I was able to get 1 token every 6 or 7 seconds (approximately 10 words per minute) on a 400GB quant of the model, while using an SSD that benchmarks at a measly 3GB/s or so. The bottleneck is entirely the speed of the SSD at that level, so an SSD that is twice as fast should make the model run about twice as fast.
Of course, each message you send would have approximately a 1 business day turnaround time… so it might not be the most practical.
With a RAID0 array of two PCIe 5.0 SSDs (~14GB/s each, 28GB/s total), you could potentially get things up to an almost tolerable speed. Maybe 1 to 2 tokens per second.
It’s just such an enormous model that your next best option is like $6000 of hardware, as another comment mentioned, and that is probably going to be significantly slower than the two M2 Ultra Mac Studios featured in the current post. It’s a sliding scale of cost versus performance.

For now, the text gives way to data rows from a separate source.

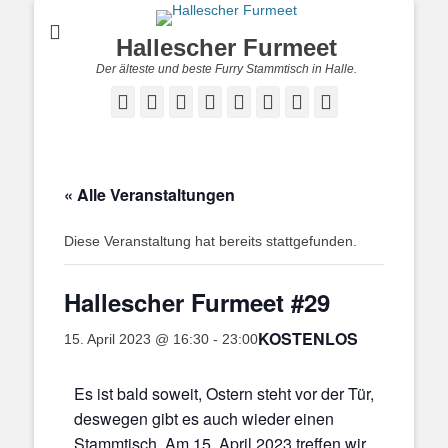
Hallescher Furmeet
Der älteste und beste Furry Stammtisch in Halle.
Facebook
Twitter
E-
Feed
YouTube
Instagram
Reddit
Twitch
Mail
« Alle Veranstaltungen
Diese Veranstaltung hat bereits stattgefunden.
Hallescher Furmeet #29
KOSTENLOS
15. April 2023 @ 16:30
-
23:00
Es ist bald soweit, Ostern steht vor der Tür,
deswegen gibt es auch wieder einen
Stammtisch. Am 15. April 2023 treffen wir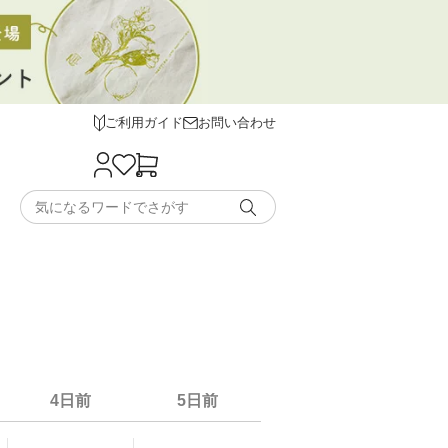
ご利用ガイド
お問い合わせ
4日前
5日前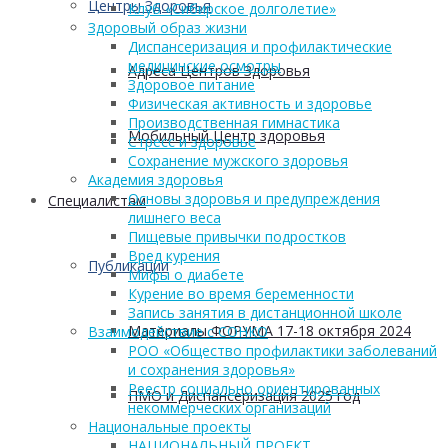
Центры Здоровья
Клуб «Сибирское долголетие»
Здоровый образ жизни
Диспансеризация и профилактические
медицинские осмотры
Адреса Центров Здоровья
Здоровое питание
Физическая активность и здоровье
Производственная гимнастика
Мобильный Центр здоровья
Стресс и здоровье
Сохранение мужского здоровья
Академия здоровья
Основы здоровья и предупреждения
Cпециалистам
лишнего веса
Пищевые привычки подростков
Вред курения
Публикации
Мифы о диабете
Курение во время беременности
Запись занятия в дистанционной школе
Материалы ФОРУМА 17-18 октября 2024
Взаимодействие с СОНКО
РОО «Общество профилактики заболеваний
и сохранения здоровья»
Реестр социально ориентированных
ПМО и Диспансеризация 2025 год
некоммерческих организаций
Национальные проекты
НАЦИОНАЛЬНЫЙ ПРОЕКТ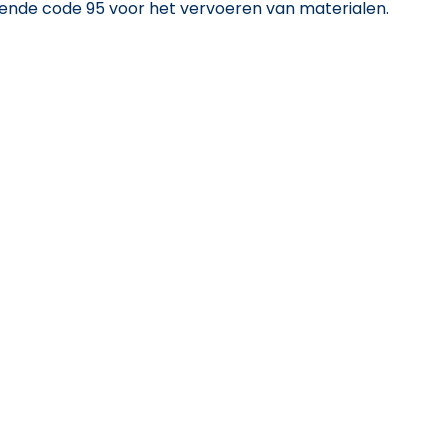
horende code 95 voor het vervoeren van materialen.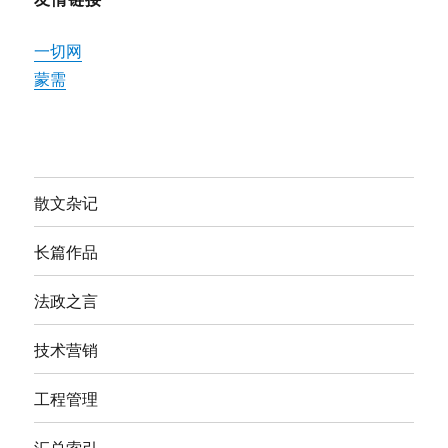
一切网
蒙需
散文杂记
长篇作品
法政之言
技术营销
工程管理
汇总索引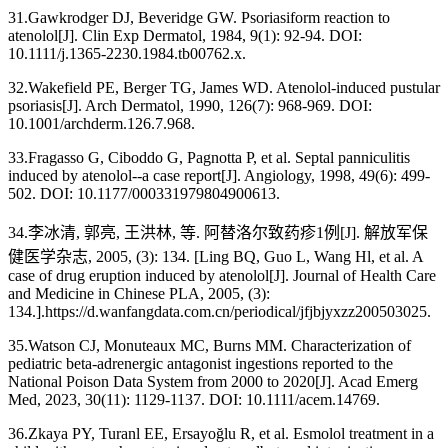
31.Gawkrodger DJ, Beveridge GW. Psoriasiform reaction to
atenolol[J]. Clin Exp Dermatol, 1984, 9(1): 92-94. DOI:
10.1111/j.1365-2230.1984.tb00762.x.
32.Wakefield PE, Berger TG, James WD. Atenolol-induced pustular
psoriasis[J]. Arch Dermatol, 1990, 126(7): 968-969. DOI:
10.1001/archderm.126.7.968.
33.Fragasso G, Ciboddo G, Pagnotta P, et al. Septal panniculitis
induced by atenolol--a case report[J]. Angiology, 1998, 49(6): 499-
502. DOI: 10.1177/000331979804900613.
34.李冰清, 郭亮, 王洪林, 等. 阿替洛尔致药疹1例[J]. 解放军保
健医学杂志, 2005, (3): 134. [Ling BQ, Guo L, Wang Hl, et al. A
case of drug eruption induced by atenolol[J]. Journal of Health Care
and Medicine in Chinese PLA, 2005, (3):
134.].https://d.wanfangdata.com.cn/periodical/jfjbjyxzz200503025.
35.Watson CJ, Monuteaux MC, Burns MM. Characterization of
pediatric beta-adrenergic antagonist ingestions reported to the
National Poison Data System from 2000 to 2020[J]. Acad Emerg
Med, 2023, 30(11): 1129-1137. DOI: 10.1111/acem.14769.
36.Zkaya PY, Turanl EE, Ersayoğlu R, et al. Esmolol treatment in a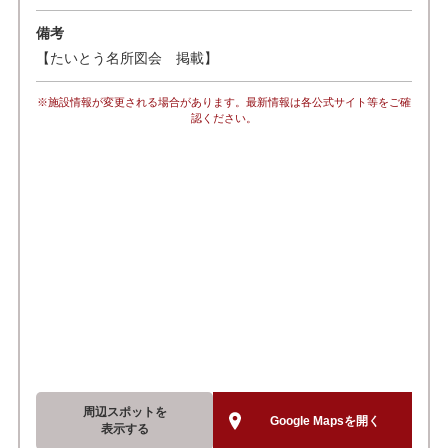
備考
【たいとう名所図会 掲載】
※施設情報が変更される場合があります。最新情報は各公式サイト等をご確
認ください。
周辺スポットを
Google Mapsを開く
表示する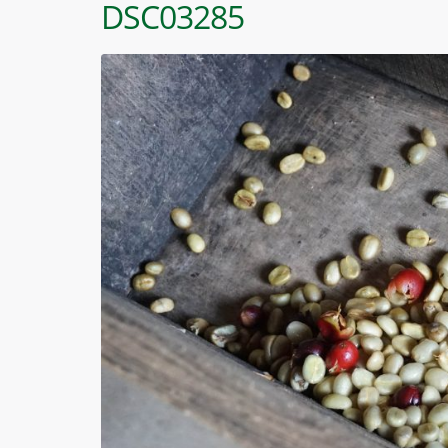
DSC03285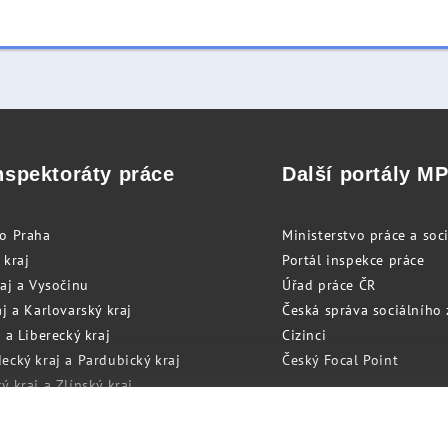
nspektoráty práce
Další portály M
to Praha
Ministerstvo práce a soci
 kraj
Portál inspekce práce
raj a Vysočinu
Úřad práce ČR
j a Karlovarský kraj
Česká správa sociálního
 a Liberecký kraj
Cizinci
ecký kraj a Pardubický kraj
Český Focal Point
 kraj a Zlínský kraj
zský kraj a Olomoucký kraj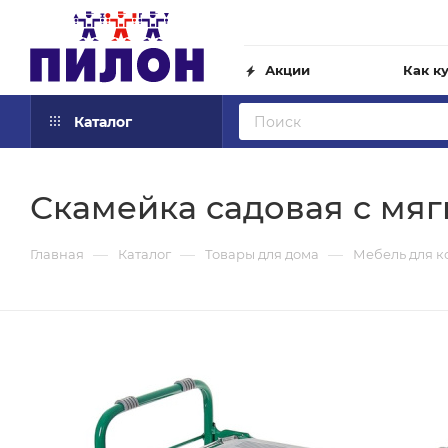
Акции
Как к
Каталог
Скамейка садовая с мя
—
—
—
Главная
Каталог
Товары для дома
Мебель для к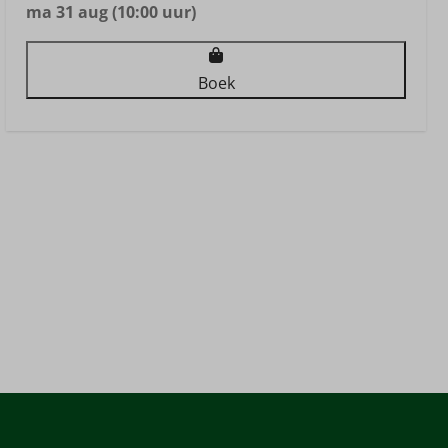
ma 31 aug (10:00 uur)
Boek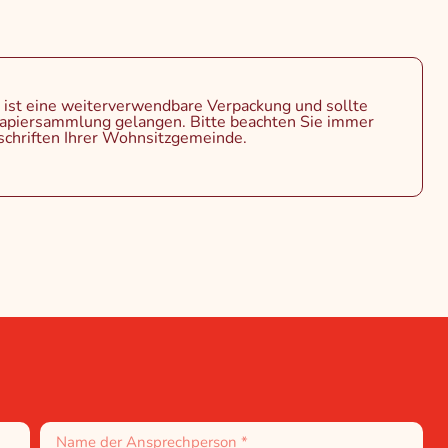
 ist eine weiterverwendbare Verpackung und sollte
Papiersammlung gelangen. Bitte beachten Sie immer
schriften Ihrer Wohnsitzgemeinde.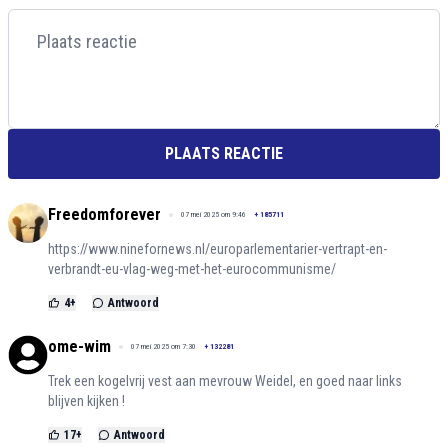
PLAATS REACTIE
Freedomforever
07 mei 2025 om 9:46
+
185711
https://www.ninefornews.nl/europarlementarier-vertrapt-en-
verbrandt-eu-vlag-weg-met-het-eurocommunisme/
4
+
Antwoord
ome-wim
07 mei 2025 om 7:30
+
132281
Trek een kogelvrij vest aan mevrouw Weidel, en goed naar links
blijven kijken !
17
+
Antwoord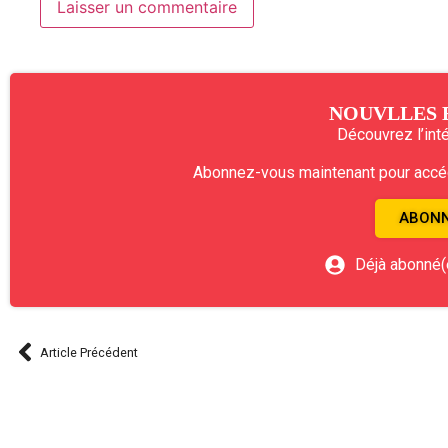
NOUVLLES 
Découvrez l’intég
Abonnez-vous maintenant pour accéde
ABONN
Déjà abonné(
Article Précédent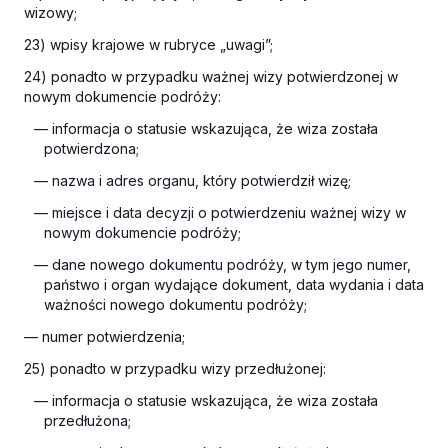
wizowy;
23) wpisy krajowe w rubryce „uwagi”;
24) ponadto w przypadku ważnej wizy potwierdzonej w
nowym dokumencie podróży:
— informacja o statusie wskazująca, że wiza została
potwierdzona;
— nazwa i adres organu, który potwierdził wizę;
— miejsce i data decyzji o potwierdzeniu ważnej wizy w
nowym dokumencie podróży;
— dane nowego dokumentu podróży, w tym jego numer,
państwo i organ wydające dokument, data wydania i data
ważności nowego dokumentu podróży;
— numer potwierdzenia;
25) ponadto w przypadku wizy przedłużonej:
— informacja o statusie wskazująca, że wiza została
przedłużona;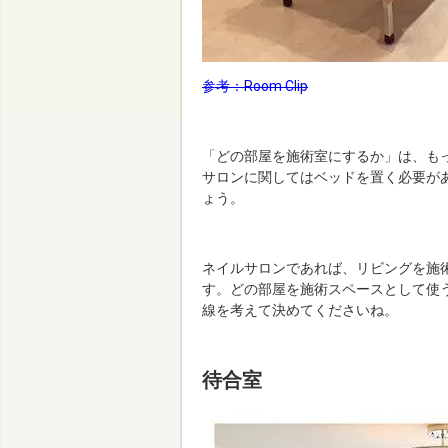
参考：Room Clip
「どの部屋を施術室にするか」は、も
サロンに関してはベッドを置く必要が
ょう。
ネイルサロンであれば、リビングを施
す。どの部屋を施術スペースとして使
線を考えて決めてくださいね。
待合室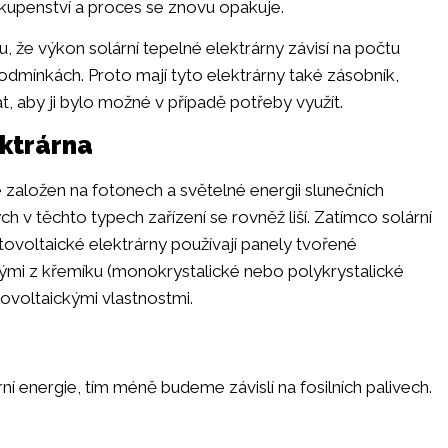
kupenství a proces se znovu opakuje.
hu, že výkon solární tepelné elektrárny závisí na počtu
odmínkách. Proto mají tyto elektrárny také zásobník,
, aby ji bylo možné v případě potřeby využít.
ektrárna
e založen na fotonech a světelné energii slunečních
h v těchto typech zařízení se rovněž liší. Zatímco solární
otovoltaické elektrárny používají panely tvořené
nými z křemíku (monokrystalické nebo polykrystalické
tovoltaickými vlastnostmi.
ní energie, tím méně budeme závislí na fosilních palivech.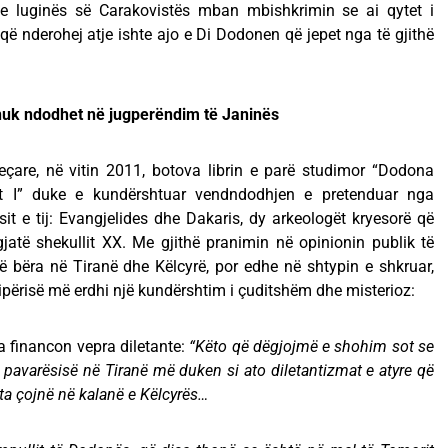
t e luginës së Carakovistës mban mbishkrimin se ai qytet i
që nderohej atje ishte ajo e Di Dodonen që jepet nga të gjithë
nuk ndodhet në jugperëndim të Janinës
are, në vitin 2011, botova librin e parë studimor “Dodona
t I” duke e kundërshtuar vendndodhjen e pretenduar nga
 e tij: Evangjelides dhe Dakaris, dy arkeologët kryesorë që
jatë shekullit XX. Me gjithë pranimin në opinionin publik të
 bëra në Tiranë dhe Këlcyrë, por edhe në shtypin e shkruar,
ërisë më erdhi një kundërshtim i çuditshëm dhe misterioz:
 financon vepra diletante:
“Këto që dëgjojmë e shohim sot se
 pavarësisë në Tiranë më duken si ato diletantizmat e atyre që
a çojnë në kalanë e Këlcyrës…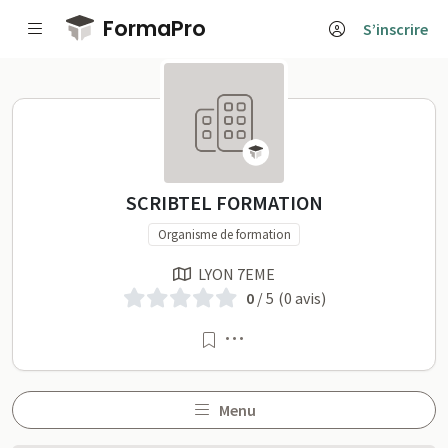
Passer au contenu principal
FormaPro
S’inscrire
SCRIBTEL FORMATION sur
SCRIBTEL FORMATION
Organisme de formation
LYON 7EME
0
/ 5
(0 avis)
Menu
Menu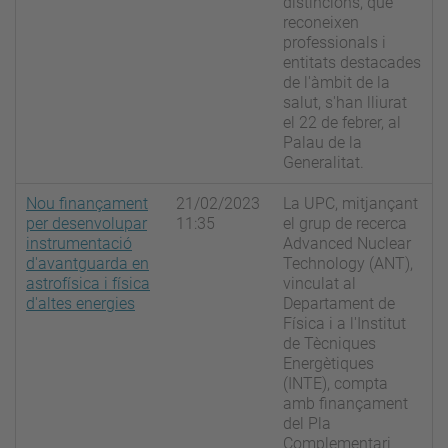
distincions, que
reconeixen
professionals i
entitats destacades
de l'àmbit de la
salut, s'han lliurat
el 22 de febrer, al
Palau de la
Generalitat.
Nou finançament
21/02/2023
La UPC, mitjançant
per desenvolupar
11:35
el grup de recerca
instrumentació
Advanced Nuclear
d'avantguarda en
Technology (ANT),
astrofísica i física
vinculat al
d'altes energies
Departament de
Física i a l'Institut
de Tècniques
Energètiques
(INTE), compta
amb finançament
del Pla
Complementari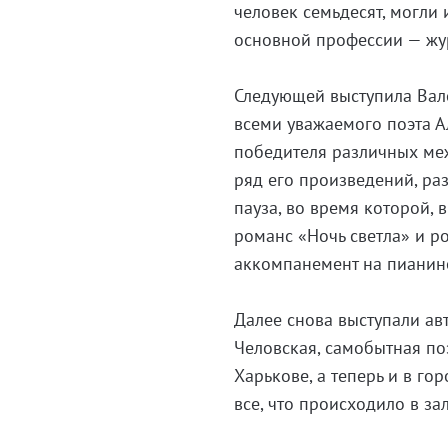
человек семьдесят, могли 
основной профессии — жу
Следующей выступила Вале
всеми уважаемого поэта А
победителя различных ме
ряд его произведений, ра
пауза, во время которой,
романс «Ночь светла» и 
аккомпанемент на пианино
Далее снова выступали ав
Человская, самобытная поэ
Харькове, а теперь и в г
все, что происходило в зал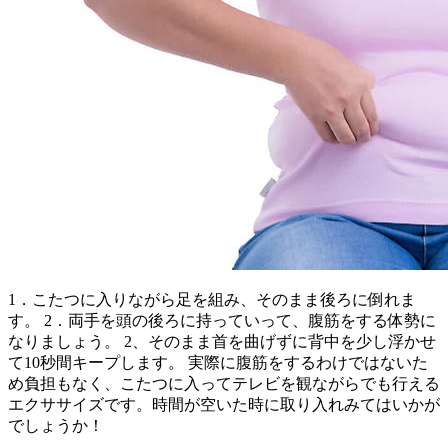
1．こたつに入りながら足を組み、そのまま後ろに倒れま
す。 2．両手を頭の後ろに持っていって、腹筋をする体勢に
なりましょう。 2、そのまま首を曲げずに背中を少し浮かせ
て10秒間キープします。 実際に腹筋をするわけではないた
め負担もなく、こたつに入ってテレビを観ながらでも行える
エクササイズです。時間が空いた時に取り入れみてはいかが
でしょうか！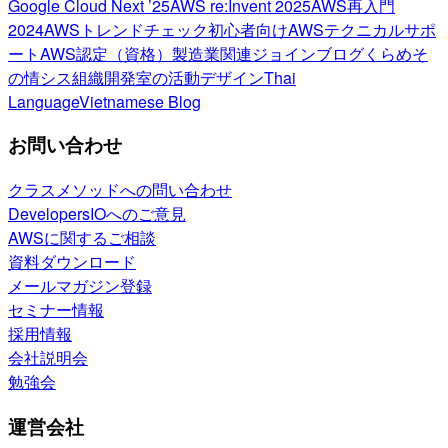
Google Cloud Next ’25
AWS re:Invent 2025
AWS再入門
2024
AWSトレンドチェック
初心者向け
AWSテクニカルサポ
ート
AWS認定（資格）
製造業関連
ジョインブログ
くらめそ
の情シス
組織開発室の活動
デザイン
Thai
Language
Vietnamese Blog
お問い合わせ
クラスメソッドへの問い合わせ
DevelopersIOへのご意見
AWSに関するご相談
資料ダウンロード
メールマガジン登録
セミナー情報
採用情報
会社説明会
勉強会
運営会社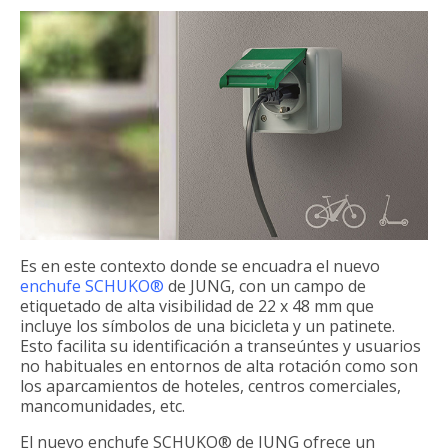
Es en este contexto donde se encuadra el nuevo
enchufe SCHUKO®
de JUNG, con un campo de
etiquetado de alta visibilidad de 22 x 48 mm que
incluye los símbolos de una bicicleta y un patinete.
Esto facilita su identificación a transeúntes y usuarios
no habituales en entornos de alta rotación como son
los aparcamientos de hoteles, centros comerciales,
mancomunidades, etc.
El nuevo enchufe SCHUKO® de JUNG ofrece un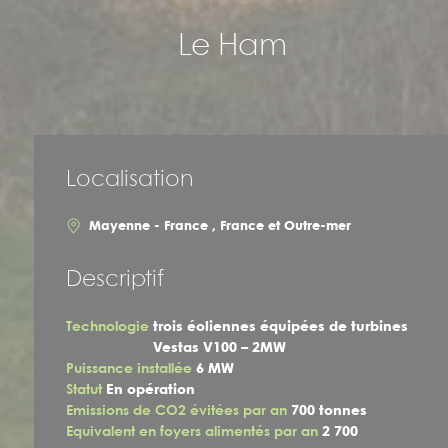
Le Ham
Localisation
Mayenne - France , France et Outre-mer
Descriptif
Technologie
trois éoliennes équipées de turbines
Vestas V100 – 2MW
Puissance installée
6 MW
Statut
En opération
Emissions de CO2 évitées par an
700 tonnes
Equivalent en foyers alimentés par an
2 700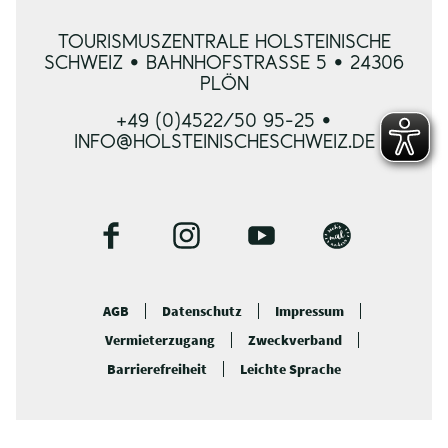
TOURISMUSZENTRALE HOLSTEINISCHE
SCHWEIZ • BAHNHOFSTRASSE 5 • 24306 P
LÖN
+49 (0)4522/50 95-25 •
INFO@HOLSTEINISCHESCHWEIZ.DE
F
I
Y
B
a
n
o
l
c
s
u
o
AGB
Datenschutz
Impressum
e
t
t
g
Vermieterzugang
Zweckverband
b
a
u
o
g
b
Barrierefreiheit
Leichte Sprache
o
r
e
k
a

This model has about half as many active parameters as Llama3-70B, since it has 37B active parameters, so it’s actually pretty easy to run computationally… but the catch is that you have to be able to access any 37B of those 671B parameters at any time, so you have to find somewhere fast to store the entire model.
Will be interesting to see the value/performance compared to next gen M4 Ultra's (or Extreme?) vs NVIDIA's new DIGITS [2] when they're released.